Stored data entries:

****

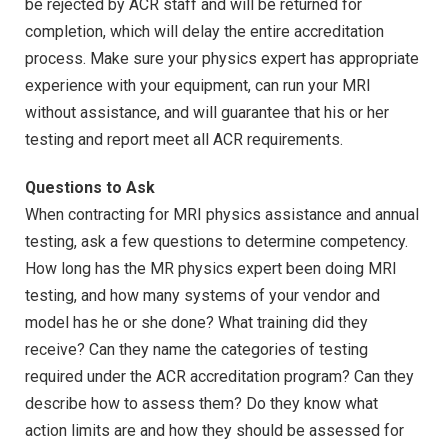
be rejected by ACR staff and will be returned for
completion, which will delay the entire accreditation
process. Make sure your physics expert has appropriate
experience with your equipment, can run your MRI
without assistance, and will guarantee that his or her
testing and report meet all ACR requirements.
Questions to Ask
When contracting for MRI physics assistance and annual
testing, ask a few questions to determine competency.
How long has the MR physics expert been doing MRI
testing, and how many systems of your vendor and
model has he or she done? What training did they
receive? Can they name the categories of testing
required under the ACR accreditation program? Can they
describe how to assess them? Do they know what
action limits are and how they should be assessed for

****

◆ GOAL OF THE EXERCISE
Could the lines from the first entry through the line that contains "without assistance, and" be copied exactly, with all pictures left out?

◆ ANSWER FOR THIS EXERCISE
be rejected by ACR staff and will be returned for
completion, which will delay the entire accreditation
process. Make sure your physics expert has appropriate
experience with your equipment, can run your MRI
without assistance, and will guarantee that his or her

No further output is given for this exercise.